Historically, estate planning consisted primarily of physical assets, including items like real estate, jewelry, cars, furniture, coin collections, cash, and marketable securities. Today, you also need to consider your digital assets, which can include things like email accounts, iTunes libraries, Kindle book collections, Facebook and Twitter accounts, blogs or websites, digital photographs and videos, online shopping accounts, memberships or subscriptions with credit card information, as well as online bank and investment accounts and medical information. Determining how to access and manage all of these different types of assets can quickly become overwhelming for your survivors if there isn’t a clear plan in place.

Woman using laptop

Estate planning basics

Estate planning is a process designed to help you manage and preserve your assets while alive, and to conserve and control their distribution after your death according to your goals and objectives. But what estate planning means to you specifically depends on who you are and your defined goals. Your age, health, wealth, lifestyle and financial goals, and many other factors determine your particular estate planning needs. Once an initial estate plan is in place, periodic reviews should take place so that as your wishes or situation change over time, your estate plan can be updated.

Estate planning considerations for digital assets

While estate planning for digital assets follows the same basic process as planning for physical assets, it comes with some unique challenges. The media in which a digital asset resides may be owned by the deceased or by another entity. Digital assets are transitory in nature and subject to constant change. Plus legal considerations such as intellectual property and privacy laws further complicate the area of digital inheritance.

A digital estate consists of the digital media rights that can be inherited. Along with your online presence, your digital estate includes data stored on personal devices like tablets, computers, and smartphones. Two principal issues can arise over a person’s digital estate: first, the data or copyrights that belong to the deceased and can be inherited; and second, access to the deceased person’s digital estate by an executor charged with dealing with it.

Many online services have yet to establish clear and concise policies for how digital assets and liabilities should be managed once their owner has passed on. In some cases, it may be enough to make sure the person you named as executor or power of attorney has access to your passwords. However, some companies may consider another person accessing an account a violation of their terms of use and may freeze or close the account. That’s why careful planning and research is necessary when adding digital assets to your estate plan.

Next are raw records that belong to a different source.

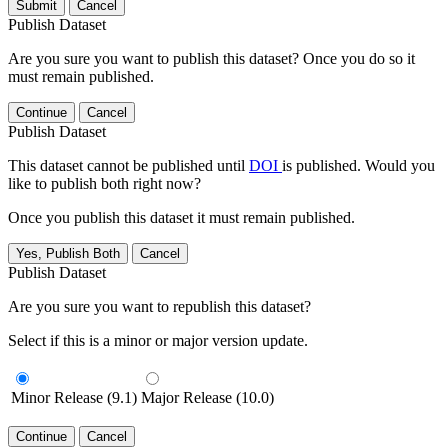
Submit
Cancel
Publish Dataset
Are you sure you want to publish this dataset? Once you do so it
must remain published.
Continue
Cancel
Publish Dataset
This dataset cannot be published until
DOI
is published. Would you
like to publish both right now?
Once you publish this dataset it must remain published.
Yes, Publish Both
Cancel
Publish Dataset
Are you sure you want to republish this dataset?
Select if this is a minor or major version update.
Minor Release (9.1)
Major Release (10.0)
Continue
Cancel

Planning tips for digital assets

As you look to add digital assets to your estate, the following are some tips to get you started. You may also want to consult with your financial advisor and attorney to ensure your plan is incorporated into your regular estate plan and updated on a regular basis.

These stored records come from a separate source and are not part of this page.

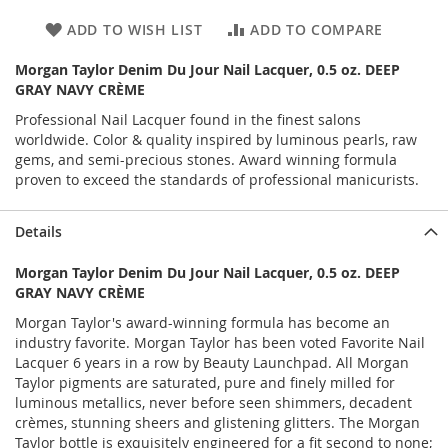
ADD TO WISH LIST
ADD TO COMPARE
Morgan Taylor Denim Du Jour Nail Lacquer, 0.5 oz. DEEP
GRAY NAVY CRÈME
Professional Nail Lacquer found in the finest salons
worldwide. Color & quality inspired by luminous pearls, raw
gems, and semi-precious stones. Award winning formula
proven to exceed the standards of professional manicurists.
Details
Morgan Taylor Denim Du Jour Nail Lacquer, 0.5 oz. DEEP
GRAY NAVY CRÈME
Morgan Taylor's award-winning formula has become an
industry favorite. Morgan Taylor has been voted Favorite Nail
Lacquer 6 years in a row by Beauty Launchpad. All Morgan
Taylor pigments are saturated, pure and finely milled for
luminous metallics, never before seen shimmers, decadent
crèmes, stunning sheers and glistening glitters. The Morgan
Taylor bottle is exquisitely engineered for a fit second to none;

As you look to add digital assets to your estate, the following are some tips to get you started. You may also want to consult with your financial advisor and attorney to ensure your plan is incorporated into your regular estate plan and updated on a regular basis.

  1. Take an inventory of your digital assets. Start by making a list of all of your digital assets. Make sure you include any hardware—such as computers, tablets or smartphones, important computer files or documents, and all online accounts.
  2. Identify someone who will handle your digital assets. The person you have identified to handle financial matters when you are gone may not be the appropriate person to handle your digital assets. You also want to make sure you have the right team of advisors in place to help your survivors deal with these issues.
  3. Document passwords to allow access to your accounts. While you are often cautioned to not write down this information, it can be helpful to your heirs and advisors to have easy access to this information in the event of your death. Given that this information will also change over time, you should plan to regularly update this document. You can keep this list in a safe deposit box or somewhere secure at home, letting your attorney or other trusted person know the location of the list.
  4. Provide detailed instructions.Make sure that your wishes are known for your digital assets after your death. Do you want your family to post funeral information on your Facebook or Twitter feed? Are there sites that you want closed down or left open? Are you earning income from a personal blog or YouTube video channel where your beneficiaries might benefit from an ongoing revenue stream? The more detailed the instructions you leave, the easier it will be for your survivors to know what to do and to ensure your final wishes are fulfilled.
  5. Give appropriate authority. Along with assigning management of your digital assets to one of your heirs and the appropriate advisors, you may also want to see if you can assign someone to act on your behalf for your online accounts to make it easier for them to be managed when you are gone.

Start planning today

Our digital presence continues to grow as new technologies are introduced and as we adapt to these solutions more and more. Including information on how to access and manage your digital assets in your estate planning documents is a critical step to ensuring that your heirs can more easily manage your affairs when you are gone.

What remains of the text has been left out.